On a lighter note, I saw 3 small stripers caught out of the break water.


----------



## hengstthomas (Mar 11, 2006)

So you were using Striper as bait? Thats sad.


----------



## Fishing_Feud (Nov 16, 2004)

hengstthomas said:


> So you were using Striper as bait? Thats sad.


"Sad" 


do tellopcorn: 

:beer:


----------



## RACN35 (Oct 17, 2004)

not only is it sad - i will look to find where i believe its not legal to "gaff,mutilate or dismember" a striper except for human consuption.obtained by legal means

If you used striper as bait and virginia be a "possion" state. you arrived with 1 in "possion" as well then correct ? 

I am not the law so dont quote me but i am looking in the other broswer right now threw the 100's of regs. 

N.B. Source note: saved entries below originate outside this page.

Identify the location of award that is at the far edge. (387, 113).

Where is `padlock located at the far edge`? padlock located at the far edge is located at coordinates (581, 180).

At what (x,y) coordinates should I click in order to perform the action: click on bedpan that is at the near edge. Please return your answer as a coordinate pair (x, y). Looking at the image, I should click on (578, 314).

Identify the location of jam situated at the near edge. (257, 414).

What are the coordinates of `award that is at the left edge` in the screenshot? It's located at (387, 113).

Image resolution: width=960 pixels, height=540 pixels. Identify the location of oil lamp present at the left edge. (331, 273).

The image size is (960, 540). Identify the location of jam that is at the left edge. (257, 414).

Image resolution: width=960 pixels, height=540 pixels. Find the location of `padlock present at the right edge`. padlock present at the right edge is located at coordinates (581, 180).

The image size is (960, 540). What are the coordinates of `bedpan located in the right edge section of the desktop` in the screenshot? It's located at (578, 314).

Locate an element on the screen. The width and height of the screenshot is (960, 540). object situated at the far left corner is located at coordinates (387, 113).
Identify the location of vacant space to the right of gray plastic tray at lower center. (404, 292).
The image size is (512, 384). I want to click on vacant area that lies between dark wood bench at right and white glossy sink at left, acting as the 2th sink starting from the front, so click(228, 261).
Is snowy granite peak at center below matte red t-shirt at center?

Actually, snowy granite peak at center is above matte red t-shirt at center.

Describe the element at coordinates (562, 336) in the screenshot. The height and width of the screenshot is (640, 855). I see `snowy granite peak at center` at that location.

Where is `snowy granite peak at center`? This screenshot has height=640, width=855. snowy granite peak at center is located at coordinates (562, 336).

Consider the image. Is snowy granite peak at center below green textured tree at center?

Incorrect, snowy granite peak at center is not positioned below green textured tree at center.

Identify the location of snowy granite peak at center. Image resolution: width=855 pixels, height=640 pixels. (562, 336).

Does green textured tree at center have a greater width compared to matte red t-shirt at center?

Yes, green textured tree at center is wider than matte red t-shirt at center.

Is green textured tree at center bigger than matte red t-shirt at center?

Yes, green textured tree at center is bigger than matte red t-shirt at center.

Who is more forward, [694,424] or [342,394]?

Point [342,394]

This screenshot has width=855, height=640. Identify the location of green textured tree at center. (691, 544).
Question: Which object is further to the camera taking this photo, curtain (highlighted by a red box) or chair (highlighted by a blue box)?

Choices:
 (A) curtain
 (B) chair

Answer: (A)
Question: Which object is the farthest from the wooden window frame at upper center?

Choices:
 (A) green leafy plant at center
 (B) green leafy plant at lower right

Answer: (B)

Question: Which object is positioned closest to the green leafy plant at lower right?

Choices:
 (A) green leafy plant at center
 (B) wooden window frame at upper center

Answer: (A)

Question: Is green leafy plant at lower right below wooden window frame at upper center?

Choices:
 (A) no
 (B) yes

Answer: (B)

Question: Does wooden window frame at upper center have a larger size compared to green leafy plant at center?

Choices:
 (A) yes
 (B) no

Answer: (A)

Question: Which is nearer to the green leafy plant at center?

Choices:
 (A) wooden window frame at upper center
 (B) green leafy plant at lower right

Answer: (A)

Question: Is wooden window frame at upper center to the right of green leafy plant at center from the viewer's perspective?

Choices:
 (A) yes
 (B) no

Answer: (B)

_EVEN IT IS LEGAL REMEMBER THIS- the fish has to be 28 inches long. how you going to prove that to the fish cops ??? _

more to follow.


----------



## RACN35 (Oct 17, 2004)

*4 VAC-20-252-30. GENERAL PROHIBITIONS AND REQUIREMENTS

F. It shall be unlawful for any person while aboard any boat or vessel or while fishing from shore or pier to alter any striped bass or to possess any altered striped bass such that its total length cannot be determined.*


----------



## RACN35 (Oct 17, 2004)

I am not saying I agree with it - If you caught it legal and want to use it as bait I think you should be allowed. I mean why not ......we use FLOUNDER belly to catch FLOUNDER.......we use BLUEFISH to catch COBIA and DRUM......*its just against the law to use striper ........*

VIRGINIA MARINE RESOURCES COMMISSION
"PERTAINING TO THE TAKING OF STRIPED BASS"
REGULATION 4 VAC 20-252-10 ET SEQ.


the whole shebang ::- 
http://www.mrc.virginia.gov/regulations/fr252.shtm


----------



## Shooter (Nov 14, 2004)

Slow down folks and give the man time to respond, I know it's winter and everyone feels the need to start something but it may have just been the wrong choice of wording.


----------



## filletandrelease (Jan 12, 2007)

whats so sad about usin those sissy fish for bait?


----------



## Cdog (Mar 18, 2002)

filletandrelease said:


> whats so sad about usin those sissy fish for bait?


Learn to spell A--yLOL


----------



## Rockstar (Jun 23, 2004)

Using a legal flounder or striper for that matter is wasteful... and in my opinion gutless. If you need flounder belly or cut striper to catch fish, you really need to go back to the basics and learn how to fish. Both these fish will readily eat anything you put in there face the right way. 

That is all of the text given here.